### RECORDS
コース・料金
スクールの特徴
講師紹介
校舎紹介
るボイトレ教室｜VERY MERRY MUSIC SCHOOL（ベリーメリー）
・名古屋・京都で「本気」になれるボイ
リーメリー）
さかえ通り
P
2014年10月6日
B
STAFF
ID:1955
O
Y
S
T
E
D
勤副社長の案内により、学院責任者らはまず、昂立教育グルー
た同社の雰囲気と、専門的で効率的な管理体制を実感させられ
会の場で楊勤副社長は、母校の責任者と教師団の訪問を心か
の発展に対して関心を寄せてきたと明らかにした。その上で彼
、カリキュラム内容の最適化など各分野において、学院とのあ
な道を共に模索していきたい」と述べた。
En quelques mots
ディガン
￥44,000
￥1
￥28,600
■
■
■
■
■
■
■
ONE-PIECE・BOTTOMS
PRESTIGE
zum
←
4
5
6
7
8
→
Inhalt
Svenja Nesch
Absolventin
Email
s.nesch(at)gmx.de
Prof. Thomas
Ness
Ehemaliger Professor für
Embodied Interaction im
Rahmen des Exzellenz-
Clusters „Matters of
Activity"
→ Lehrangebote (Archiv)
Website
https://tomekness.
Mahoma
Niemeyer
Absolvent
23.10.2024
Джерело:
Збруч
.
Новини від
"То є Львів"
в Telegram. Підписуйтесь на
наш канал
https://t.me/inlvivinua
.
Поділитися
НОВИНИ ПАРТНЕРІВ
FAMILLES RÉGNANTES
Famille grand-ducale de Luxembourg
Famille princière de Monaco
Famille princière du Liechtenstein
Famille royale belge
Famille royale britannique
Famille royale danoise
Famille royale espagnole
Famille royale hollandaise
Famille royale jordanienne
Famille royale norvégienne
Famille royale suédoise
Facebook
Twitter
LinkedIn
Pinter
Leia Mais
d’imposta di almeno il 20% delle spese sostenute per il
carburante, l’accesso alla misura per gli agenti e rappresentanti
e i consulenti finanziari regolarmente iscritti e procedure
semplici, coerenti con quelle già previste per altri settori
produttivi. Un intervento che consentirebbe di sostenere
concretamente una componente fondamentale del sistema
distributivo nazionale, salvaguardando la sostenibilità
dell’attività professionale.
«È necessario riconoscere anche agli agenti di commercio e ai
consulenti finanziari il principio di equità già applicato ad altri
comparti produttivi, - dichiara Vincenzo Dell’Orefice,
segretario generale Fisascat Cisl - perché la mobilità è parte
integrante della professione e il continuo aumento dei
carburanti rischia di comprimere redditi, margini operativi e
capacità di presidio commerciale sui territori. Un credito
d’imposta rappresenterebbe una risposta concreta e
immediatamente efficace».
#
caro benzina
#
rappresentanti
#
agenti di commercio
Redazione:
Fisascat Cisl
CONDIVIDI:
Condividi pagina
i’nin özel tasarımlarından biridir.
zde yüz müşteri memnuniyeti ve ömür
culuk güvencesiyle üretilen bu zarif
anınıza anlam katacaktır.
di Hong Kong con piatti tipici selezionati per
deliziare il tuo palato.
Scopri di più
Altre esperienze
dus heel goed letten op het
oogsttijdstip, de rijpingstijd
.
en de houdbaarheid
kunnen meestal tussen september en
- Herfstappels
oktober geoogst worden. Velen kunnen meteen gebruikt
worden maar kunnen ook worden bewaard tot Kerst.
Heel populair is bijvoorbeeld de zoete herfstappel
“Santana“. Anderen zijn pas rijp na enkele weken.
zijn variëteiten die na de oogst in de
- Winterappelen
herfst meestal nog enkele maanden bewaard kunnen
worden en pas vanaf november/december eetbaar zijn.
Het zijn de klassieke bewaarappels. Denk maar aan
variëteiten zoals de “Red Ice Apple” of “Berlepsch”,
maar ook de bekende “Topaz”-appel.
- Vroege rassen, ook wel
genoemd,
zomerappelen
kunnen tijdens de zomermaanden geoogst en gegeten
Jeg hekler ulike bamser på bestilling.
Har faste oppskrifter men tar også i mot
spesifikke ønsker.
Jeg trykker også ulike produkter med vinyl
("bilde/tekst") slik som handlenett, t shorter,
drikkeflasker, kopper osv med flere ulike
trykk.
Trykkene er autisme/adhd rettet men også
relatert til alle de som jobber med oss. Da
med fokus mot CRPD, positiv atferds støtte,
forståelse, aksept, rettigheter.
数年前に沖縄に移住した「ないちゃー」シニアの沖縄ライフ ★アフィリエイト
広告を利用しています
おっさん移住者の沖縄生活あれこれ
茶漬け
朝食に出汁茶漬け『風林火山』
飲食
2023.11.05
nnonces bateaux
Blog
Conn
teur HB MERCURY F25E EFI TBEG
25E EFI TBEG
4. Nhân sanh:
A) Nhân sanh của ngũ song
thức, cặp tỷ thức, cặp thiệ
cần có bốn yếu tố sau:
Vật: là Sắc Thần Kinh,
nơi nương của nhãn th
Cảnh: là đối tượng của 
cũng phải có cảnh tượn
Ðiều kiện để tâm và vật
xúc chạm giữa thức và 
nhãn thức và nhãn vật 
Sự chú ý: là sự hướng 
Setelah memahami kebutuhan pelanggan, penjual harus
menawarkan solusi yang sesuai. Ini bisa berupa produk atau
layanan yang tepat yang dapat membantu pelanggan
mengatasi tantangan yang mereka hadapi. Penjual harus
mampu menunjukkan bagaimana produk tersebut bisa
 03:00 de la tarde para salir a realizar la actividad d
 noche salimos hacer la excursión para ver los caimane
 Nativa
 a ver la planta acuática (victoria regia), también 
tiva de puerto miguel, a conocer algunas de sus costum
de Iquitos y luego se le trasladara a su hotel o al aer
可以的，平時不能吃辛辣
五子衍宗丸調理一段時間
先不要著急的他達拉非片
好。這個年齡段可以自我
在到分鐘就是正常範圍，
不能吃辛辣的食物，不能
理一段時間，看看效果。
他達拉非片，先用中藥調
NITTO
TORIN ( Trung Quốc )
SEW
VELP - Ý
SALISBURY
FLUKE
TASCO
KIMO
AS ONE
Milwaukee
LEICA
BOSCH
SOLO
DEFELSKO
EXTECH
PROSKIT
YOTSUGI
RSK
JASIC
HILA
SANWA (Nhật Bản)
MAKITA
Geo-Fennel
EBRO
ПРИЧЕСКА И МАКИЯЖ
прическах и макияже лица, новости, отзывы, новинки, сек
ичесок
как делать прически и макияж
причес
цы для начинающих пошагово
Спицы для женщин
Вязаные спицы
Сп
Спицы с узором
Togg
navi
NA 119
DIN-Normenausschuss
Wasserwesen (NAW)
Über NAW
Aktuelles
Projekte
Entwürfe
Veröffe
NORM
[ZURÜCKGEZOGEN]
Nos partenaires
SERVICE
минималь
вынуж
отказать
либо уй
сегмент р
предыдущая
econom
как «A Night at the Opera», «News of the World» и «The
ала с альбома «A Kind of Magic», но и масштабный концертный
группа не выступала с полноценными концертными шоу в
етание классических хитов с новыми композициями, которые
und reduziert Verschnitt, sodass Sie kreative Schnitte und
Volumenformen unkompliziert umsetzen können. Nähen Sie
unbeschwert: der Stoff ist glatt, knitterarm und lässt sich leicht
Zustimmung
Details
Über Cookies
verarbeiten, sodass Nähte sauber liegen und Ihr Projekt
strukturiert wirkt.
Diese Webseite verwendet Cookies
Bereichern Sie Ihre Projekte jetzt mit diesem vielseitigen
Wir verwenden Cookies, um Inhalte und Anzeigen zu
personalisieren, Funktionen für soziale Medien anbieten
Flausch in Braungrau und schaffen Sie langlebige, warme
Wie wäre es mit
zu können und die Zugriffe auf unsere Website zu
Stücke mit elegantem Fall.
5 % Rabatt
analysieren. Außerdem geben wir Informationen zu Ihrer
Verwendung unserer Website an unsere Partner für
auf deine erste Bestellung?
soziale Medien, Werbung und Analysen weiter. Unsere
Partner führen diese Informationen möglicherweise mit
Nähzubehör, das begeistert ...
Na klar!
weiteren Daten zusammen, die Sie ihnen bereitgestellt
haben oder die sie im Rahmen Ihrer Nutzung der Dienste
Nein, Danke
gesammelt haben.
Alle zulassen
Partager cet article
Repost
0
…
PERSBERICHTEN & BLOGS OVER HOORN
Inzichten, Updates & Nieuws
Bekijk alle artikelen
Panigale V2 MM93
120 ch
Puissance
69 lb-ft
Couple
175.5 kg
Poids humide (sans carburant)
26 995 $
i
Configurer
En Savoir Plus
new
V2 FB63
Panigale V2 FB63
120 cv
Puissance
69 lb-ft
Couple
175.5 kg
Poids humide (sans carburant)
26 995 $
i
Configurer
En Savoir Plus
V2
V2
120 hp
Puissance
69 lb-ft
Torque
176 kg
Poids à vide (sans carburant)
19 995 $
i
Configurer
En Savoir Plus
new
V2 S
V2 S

### WHAT NEEDS TO BE DONE
Those lines from the one with "Partager cet article" through the last line of the material above are to be retyped exactly, with nothing else.

### FINISHED TASK
Partager cet article
Repost
0
…
PERSBERICHTEN & BLOGS OVER HOORN
Inzichten, Updates & Nieuws
Bekijk alle artikelen
Panigale V2 MM93
120 ch
Puissance
69 lb-ft
Couple
175.5 kg
Poids humide (sans carburant)
26 995 $
i
Configurer
En Savoir Plus
new
V2 FB63
Panigale V2 FB63
120 cv
Puissance
69 lb-ft
Couple
175.5 kg
Poids humide (sans carburant)
26 995 $
i
Configurer
En Savoir Plus
V2
V2
120 hp
Puissance
69 lb-ft
Torque
176 kg
Poids à vide (sans carburant)
19 995 $
i
Configurer
En Savoir Plus
new
V2 S
V2 S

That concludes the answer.